The chart below reveals that both Target and its subsidiary Shipt are gaining steam on the digital front, with web growth far outpacing the most competent competitors.
In Q3 2024, TGT digital sales rose just over 10% YoY, with same-day services—powered by its Target Circle 360 membership and fulfilled by Shipt—expanding nearly 20%.
Google Trends shows significant traction in consumer interest in this membership (that comes with an annual fee) since launch last March.

Management has also made notable adjustments to address past challenges, particularly regarding inventory shrink.
CFO Jim Lee highlighted on the last earnings call that Target has enhanced asset protection, improved supply chain logistics, and invested in AI-driven loss prevention systems, delivering a 50-basis-point improvement in gross margin related to inventory shrink.
With a more efficient framework in place, the company is on track to strengthen margins and improve overall profitability.
Beyond security enhancements, the retailer has focused on categories that resonate with budget-conscious consumers.
Sales in essentials and beauty remain strong, while food and beverage continue to outperform broader retail trends. Apparel, previously under pressure, saw renewed traction in Q4, particularly in affordable and athleisure segments.
Target has also recalibrated its marketing strategy, adjusting its approach after previous controvery and boycotts related to its Pride collection and focus. Leadership has quietly refined its messaging, shifting emphasis back to core retail fundamentals.

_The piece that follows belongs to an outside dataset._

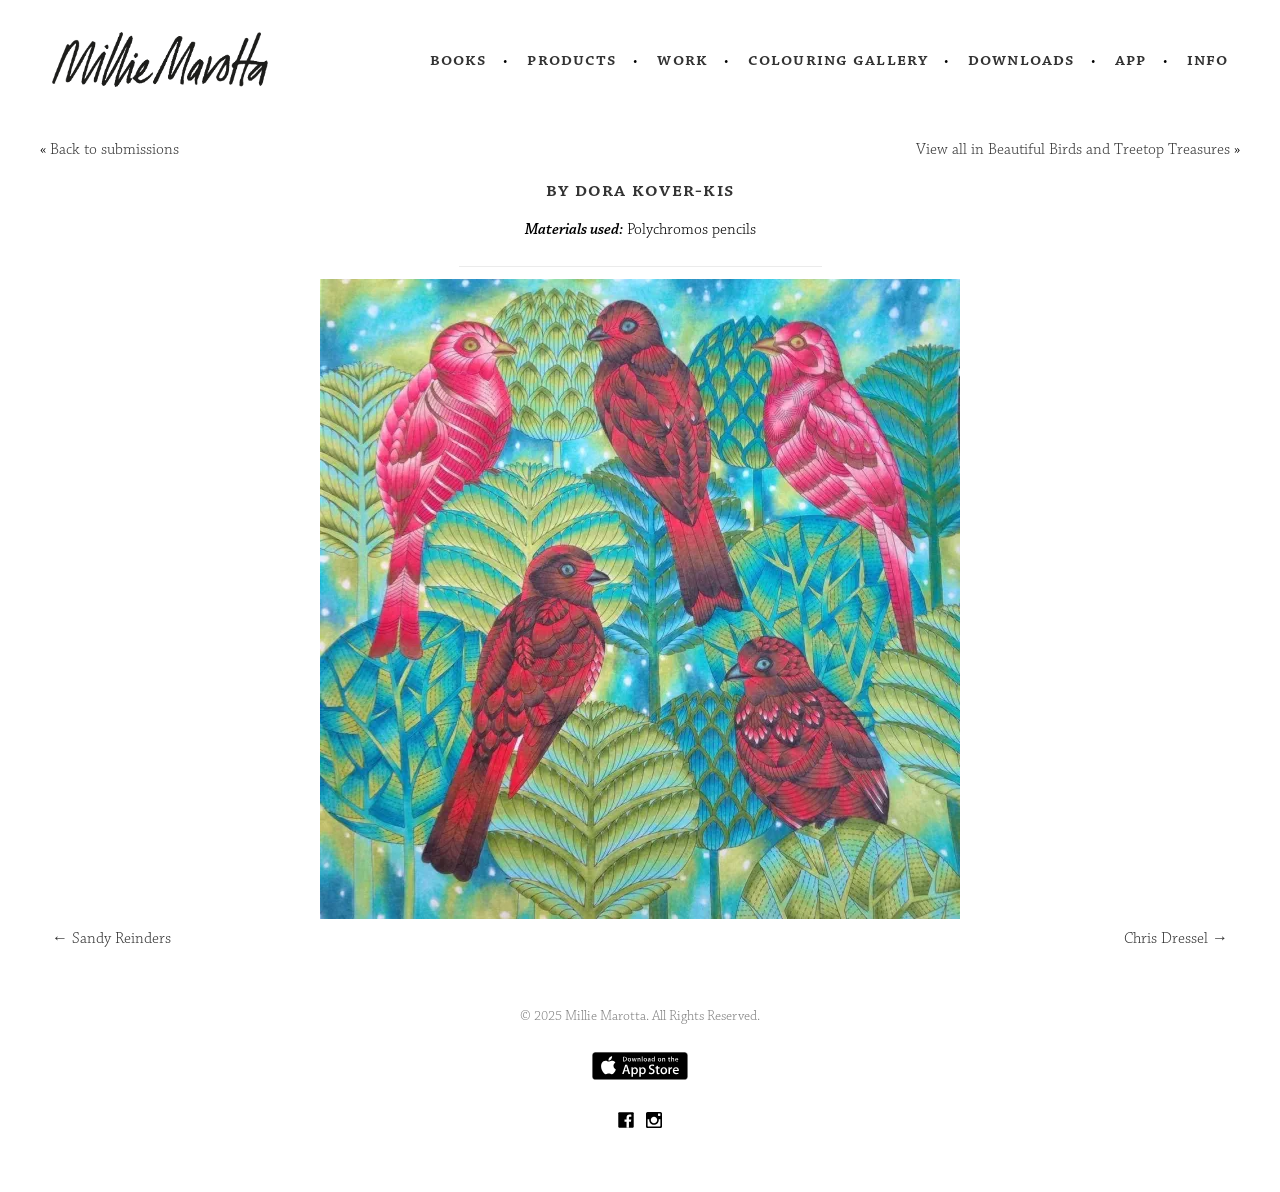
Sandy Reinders (111, 938)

Bottom Line: Target is showing signs of improvement, and the market still hasn’t caught on.
Despite persistent macroeconomic challenges, Target delivered an EPS of $1.85 in Q3 2024, maintaining steady profitability while investing in key growth areas. Operating income climbed 6.7% through the first three quarters, benefiting from disciplined cost management. Digital sales surged 10.8% YoY, with same-day services (Shipt, Target Circle 360) expanding nearly 20%. These numbers point to a business that is gaining traction in high-demand segments and optimizing operations for long-term success.